Current economic development is highly dependent on natural resources, such as coal and oil. Punctual delivery of products is a key indicator of service performance in the production of natural resources. The production sites of natural resources are usually located far from densely populated places. In terms of logistics, transported products play an important role in the production of natural resources. However, railway transport declined constantly over the past decades . This decline is attributed to diverse reasons, such as unstable weather conditions, complex infrastructure, and bureaucratic inefficiency . Given the endogenous characteristics of railway transport, its scheduling suffers from the vulnerability of the transport process; thus, the delivery time of the cargo train is always out of control . To improve the efficiency of rail traffic, delay prediction, which is a necessary function of railway operation, should be explored.
Many researchers have investigated the train-delay problem and have presented numerous models and algorithms . The majority of previous works on delay estimation for railway networks concentrates on network and operational parameters (e.g., available resources, capacity, and timing), as well as their complex interactions . In this paper, artificial neural network (ANN) is applied to support stakeholders of railway operation in solving less-structured problems in daily business. This algorithm simplifies the process of decision-making by imitating human decision-making behavior.
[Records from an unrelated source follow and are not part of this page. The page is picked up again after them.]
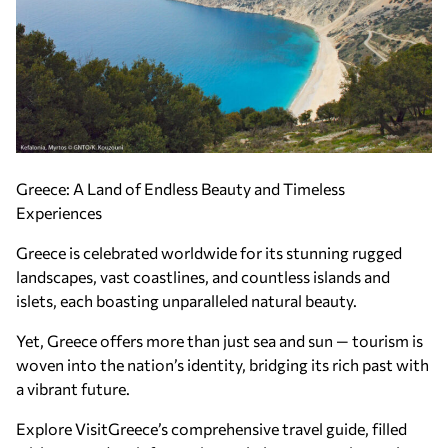
Greece: A Land of Endless Beauty and Timeless
Experiences
Greece is celebrated worldwide for its stunning rugged
landscapes, vast coastlines, and countless islands and
islets, each boasting unparalleled natural beauty.
Yet, Greece offers more than just sea and sun — tourism is
woven into the nation’s identity, bridging its rich past with
a vibrant future.
Explore VisitGreece’s comprehensive travel guide, filled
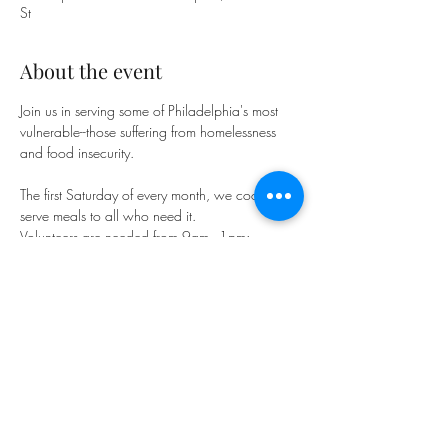
St
About the event
Join us in serving some of Philadelphia's most 
vulnerable--those suffering from homelessness 
and food insecurity.
The first Saturday of every month, we cook and 
serve meals to all who need it. 
Volunteers are needed from 9am - 1pm; 
Meals are served from 11:30am-12:30pm.
Looking for more opportunities to serve? Our 
friends at 
Small Things Philly
 have plenty of 
need, including in the First Baptist building 
every Saturday.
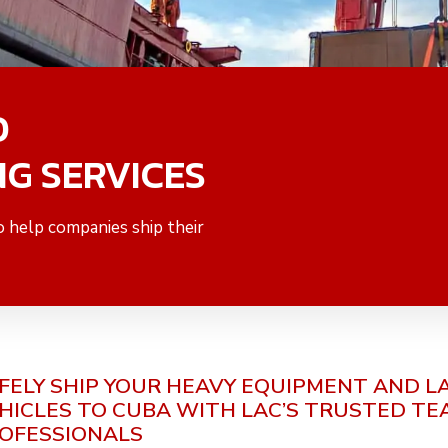
O
NG SERVICES
o help companies ship their
FELY SHIP YOUR HEAVY EQUIPMENT AND L
HICLES TO CUBA
WITH LAC’S TRUSTED TE
OFESSIONALS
This study is organized as follows. The literature review of delay models are introduced in Section 2. The theoretical background of the ANN model is described in Section 3. Result analysis is conducted in Section 4 to evaluate the performance of the ANN model. Section 5 closes the study with a conclusion and suggestions further development.
2. Literature Review
At the present time, the analysis of train delays are based on either analytical and simulation models. The major concern related to railway transport is complicated because of the endogenous property of multiple agents and tiers . The algorithms used to solve a system of equations may not be ideal for simple and accurate delay propagation. The effects of the interactions cannot be effectively captured in an analytical delay model .
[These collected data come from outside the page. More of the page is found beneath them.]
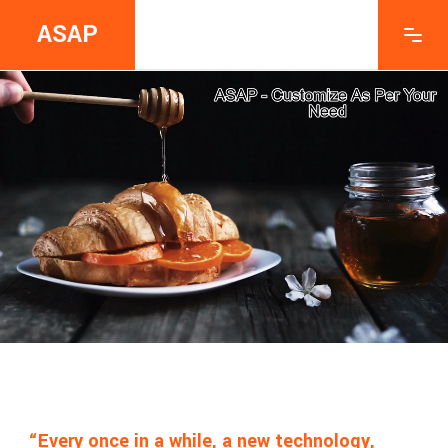
ASAP
“Every once in a while, a new technology,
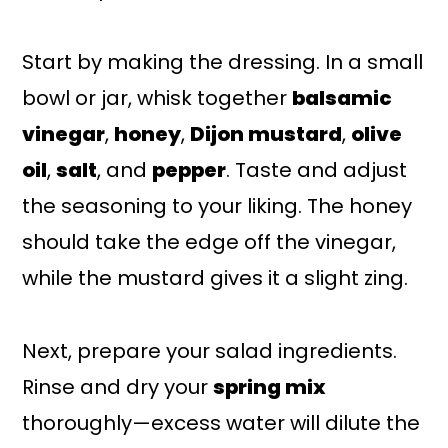
Start by making the dressing. In a small
bowl or jar, whisk together
balsamic
vinegar
,
honey
,
Dijon mustard
,
olive
oil
,
salt
, and
pepper
. Taste and adjust
the seasoning to your liking. The honey
should take the edge off the vinegar,
while the mustard gives it a slight zing.
Next, prepare your salad ingredients.
Rinse and dry your
spring mix
thoroughly—excess water will dilute the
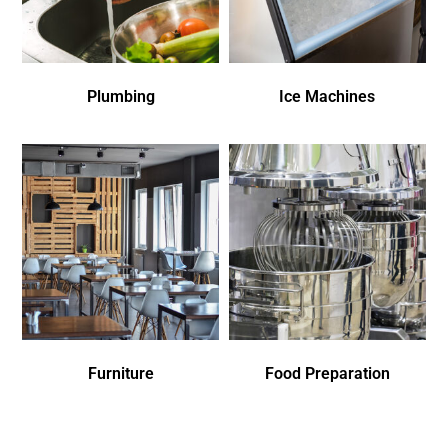
Plumbing
Ice Machines
Furniture
Food Preparation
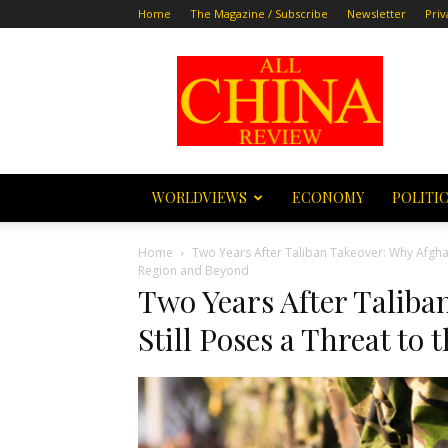
Home
The Magazine / Subscribe
Newsletter
Priv
All
China
Review
WORLDVIEWS
ECONOMY
POLITI
Home
Two Years After Taliban Takeover: Why Afghan
Region and Beyond
Two Years After Talib
Still Poses a Threat to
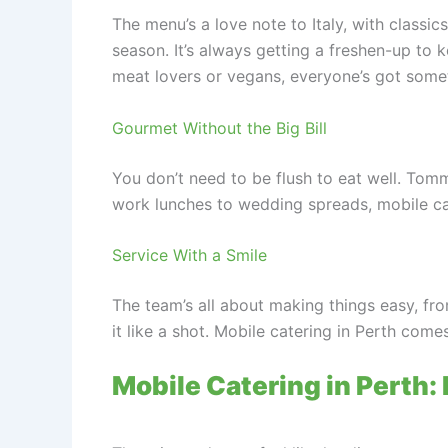
The menu’s a love note to Italy, with classic
season. It’s always getting a freshen-up to k
meat lovers or vegans, everyone’s got some
Gourmet Without the Big Bill
You don’t need to be flush to eat well. Tom
work lunches to wedding spreads, mobile cat
Service With a Smile
The team’s all about making things easy, fr
it like a shot. Mobile catering in Perth com
Mobile Catering in Perth:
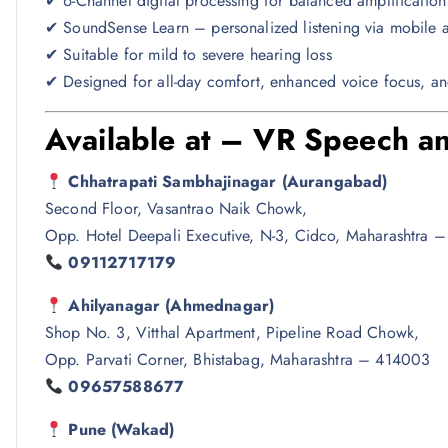
✔ 6-Channel digital processing for balanced amplification
✔ SoundSense Learn – personalized listening via mobile 
✔ Suitable for mild to severe hearing loss
✔ Designed for all-day comfort, enhanced voice focus, an
Available at – VR Speech an
Chhatrapati Sambhajinagar (Aurangabad)
Second Floor, Vasantrao Naik Chowk,
Opp. Hotel Deepali Executive, N-3, Cidco, Maharashtra 
09112717179
Ahilyanagar (Ahmednagar)
Shop No. 3, Vitthal Apartment, Pipeline Road Chowk,
Opp. Parvati Corner, Bhistabag, Maharashtra – 414003
09657588677
Pune (Wakad)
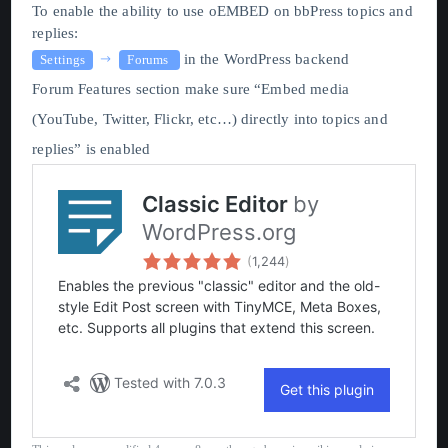
To enable the ability to use oEMBED on bbPress topics and
replies:
in the WordPress backend
Settings
Forums
Forum Features section make sure “Embed media
(YouTube, Twitter, Flickr, etc…) directly into topics and
replies” is enabled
By contrast, simulation models can develop simple and accurate mathematical relationships that effectively reflect the stochastic feature of the interactions of numerous traffic parameters, as well as their influence on delays in railway networks   . Various simulation methods are also applied to anticipate train delays, such as linear model , Markov-chain model , Monte-Carlo simulation , and grey system theory .
In the current problem, the set of the feasible solutions is complex because of the number of constraints (i.e., a solution that respects the constraints is unlikely to be determined through a hit and miss approach). The accuracy of the simulation results is highly sensitive to this possibility. However, an appropriate value for train delay possibility is difficult to set. This task requires not only a mature theory for support but also adequate experience in practical application . From the literature review, many challenging and long-standing problems are closely related to the delays posed. Some types of delays are difficult to anticipate, e.g. natural disaster, and thus applying a pattern to analyze, estimate, or predict is difficult.
Furthermore, railway network scheduling is featured as a discrete-event dynamic system; therefore, linear regression is generally unsuitable for defining a dependent variable in relation to delays in train transportation. Studies conducted with disaggregate data report that the relationship between delay events and delay time is often nonlinear, time-variable, and S-shaped . Artificial Neural Network (ANN) has distinguished advantages over traditional tactical methodologies (e.g., regression analysis, logistic regression, etc.) because it provides solutions to highly complex functions for nonlinear variables .
In the next section, a delay propagation model is presented based on ANN. It focuses on risks that are most frequently met in a railway network. Furthermore, the next section develops specific testable hypotheses.
This paper does not discuss the complete box of prediction tools but rather focus on one component―multilayer perception (MLP). MLP is a type of ANN that is capable of forecasting the influence of important delay factors. The background and fundamentals of MLP are introduced in the first subsection. Given the endogen disadvantages of MLP, genetic algorithm is proposed as a performance-improvement method for MLP in the second subsection separately.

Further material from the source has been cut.